Marni Peters designed and perfected her stylish texting accessory, but she had plenty of help from family and friends along the way. (txtrng;))
Solopreneurs tread a lonely path, launching ventures in which they alone will celebrate moments of success and bear the full weight of failures. More often than not, they also bootstrap their way to each new company, shouldering the bulk, if not all, of the financial risks. Either way, for better or worse, they go it alone.
Or do they?
“People say it takes a village to raise a child, but it also takes a village to bring a product to market,” Marni Peters says. “Even if you’re the only one behind the business, you need everybody around you, and you owe everybody in the end.”
Peters is the sole mastermind behind Idea Incubator Inc., a new company that offers stylus accessories for touch-screen devices. But she isn’t the only one pouring time, energy and capital into the business; for that, she’s turned time and time again to her entire village, including her friends, her family — even her friends’ families.
The Maryland native and longtime massage therapist says she has always had an entrepreneurial mind, first developing a retractable snowboard pole a little over a decade ago with the help of a close friend, each of them looking for a way to keep moving when they reached flat patches of snow.

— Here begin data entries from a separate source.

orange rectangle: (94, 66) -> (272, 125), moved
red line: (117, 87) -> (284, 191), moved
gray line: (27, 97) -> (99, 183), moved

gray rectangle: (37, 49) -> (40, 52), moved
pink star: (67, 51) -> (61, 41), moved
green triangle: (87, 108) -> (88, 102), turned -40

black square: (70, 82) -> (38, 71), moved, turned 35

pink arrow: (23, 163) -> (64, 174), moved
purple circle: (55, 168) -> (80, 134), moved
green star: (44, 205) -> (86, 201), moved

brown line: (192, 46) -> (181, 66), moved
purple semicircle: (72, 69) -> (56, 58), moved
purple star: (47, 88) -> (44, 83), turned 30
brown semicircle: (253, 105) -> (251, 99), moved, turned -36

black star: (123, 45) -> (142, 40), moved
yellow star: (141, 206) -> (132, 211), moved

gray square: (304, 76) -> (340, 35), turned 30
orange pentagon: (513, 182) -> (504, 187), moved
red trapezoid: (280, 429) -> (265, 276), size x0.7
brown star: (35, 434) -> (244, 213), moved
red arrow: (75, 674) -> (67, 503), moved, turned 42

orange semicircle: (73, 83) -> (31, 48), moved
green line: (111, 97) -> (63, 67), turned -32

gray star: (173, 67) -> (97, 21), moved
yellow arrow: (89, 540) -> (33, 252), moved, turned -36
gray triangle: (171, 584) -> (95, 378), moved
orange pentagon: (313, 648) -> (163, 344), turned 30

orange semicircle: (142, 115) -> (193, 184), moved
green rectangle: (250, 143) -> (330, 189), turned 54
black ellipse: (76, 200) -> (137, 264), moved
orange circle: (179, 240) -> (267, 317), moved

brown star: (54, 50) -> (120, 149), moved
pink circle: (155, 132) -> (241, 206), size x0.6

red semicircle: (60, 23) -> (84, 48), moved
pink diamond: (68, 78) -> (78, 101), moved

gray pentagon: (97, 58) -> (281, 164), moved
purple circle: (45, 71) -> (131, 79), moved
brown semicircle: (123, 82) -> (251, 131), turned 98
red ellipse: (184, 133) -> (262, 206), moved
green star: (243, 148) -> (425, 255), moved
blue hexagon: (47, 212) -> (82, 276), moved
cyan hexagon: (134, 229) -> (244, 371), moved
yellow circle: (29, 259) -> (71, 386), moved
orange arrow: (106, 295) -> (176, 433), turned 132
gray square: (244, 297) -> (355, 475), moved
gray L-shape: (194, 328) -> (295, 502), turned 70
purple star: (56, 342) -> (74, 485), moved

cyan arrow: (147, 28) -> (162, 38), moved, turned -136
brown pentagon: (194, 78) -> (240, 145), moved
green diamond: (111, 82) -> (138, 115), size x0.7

A few years later, Peters found inspiration when the oldest of her two children started crying on a long flight. She started working on an ultra-portable children’s activity tray, a project she put on the back burner when another venture started showing promise in recent months.
That one began in the spring of 2009, after Peters moved to Gastonia, N.C., and heard an NPR segment about senior citizens failing to communicate with younger generations because they weren’t embracing the smartphone and texting revolutions. Then and there, she decided to experiment with accessories for that market, and as an amateur jewelry maker, she initially focused on aesthetic designs — until her mother gave her some advice.
“When I showed my designs to my mom, she said, ‘No, no, they can’t just be pretty, they have to be functional,’” she says. “She told me she needed something to help her hit the keys on her BlackBerry.”
So Peters went back to the drawing board, first working on rings that would help users punch actual buttons but later shifting her attention to touch-screen devices after purchasing a new phone. She solicited the help of a local jewelry studio to work out the proper design, which in the end, combined a silicon ring with a small tip made of conductive materials. The rings fit onto users’ index fingers or thumbs, helping them more accurately type and navigate on smartphones and tablets.
Once she settled on a manufacturer and approved the samples, it was time to find seed funding to begin mass production. Originally, Peters planned to use an online crowdfunding platform called Kickstarter, but she was turned away, she says, for not having a Web site or other means of demonstrating the legitimacy of her business. So where did she turn?
“My parents decided to invest, and that was a big deal, because my dad is very conservative, never in debt, never takes risks,” Peters says, adding that her parents remain the sole source of outside funding for the company. “When he came on board, I knew I had something.”
Still, the issue of perceived legitimacy lingered, so Peters set out to establish an identity for her product. Fortunately, she knew a technology specialist named Michael Robinson who could help her build an attractive and effective Web site. Even more fortunately, she was married to him.
“My husband built the Web site and helped me with the name,” says Peters, who eventually called the product txtrng;). “We decided to write it like you would text it by dropping the vowels, and we also wanted it to be a feel-good accessory, so that’s where you get the smiley face.”
The first batch arrived last month and Peters began selling the txtrng;) through her new Web site. She is still nailing down her target market, but thus far, teenagers and adults over the age of 50 have been especially fond of the rings. However, with the market for tablets and smartphones getting younger and younger every day, she has also given a few pairs to her friend’s 11-year-old son out in Los Angeles.
He will be taking them to school with him this spring, and if he sells more than a thousand, she jokes, he has been promised a sizeable reward.
Most recently, Peters also got some assistance from her brother, who manages a company that sets up and cleans up after large events. He introduced her to several of the major technology trade shows, and Tuesday, thanks in part to his advice, Peters began showcasing her products at the 2012 Consumer Electronics Show in Las Vegas. During the week, she plans to test some new colors and decide whether to continue selling solely online or partner with brick-and-mortar retailers.
Looking to the years ahead, Peters plans to partner with artists and graphic designers to create more stylish rings, hoping to one day build her brand into the “Tiffany’s of texting accessories.” Should that work out, she says she would even consider giving up her current massage business.
“I’ve told my mom, my goal is to have someone coming to my house to give me a massage some day,” Peters laughs.
However, she may need to save some of that excess capital for the day, perhaps a few decades from now, when her daughter comes looking for investors for her own great invention. After all, Peters all but assured her child would follow in her innovative footsteps right from the moment the little girl was born.
With a name like Tesla Edison Robinson, how could she not?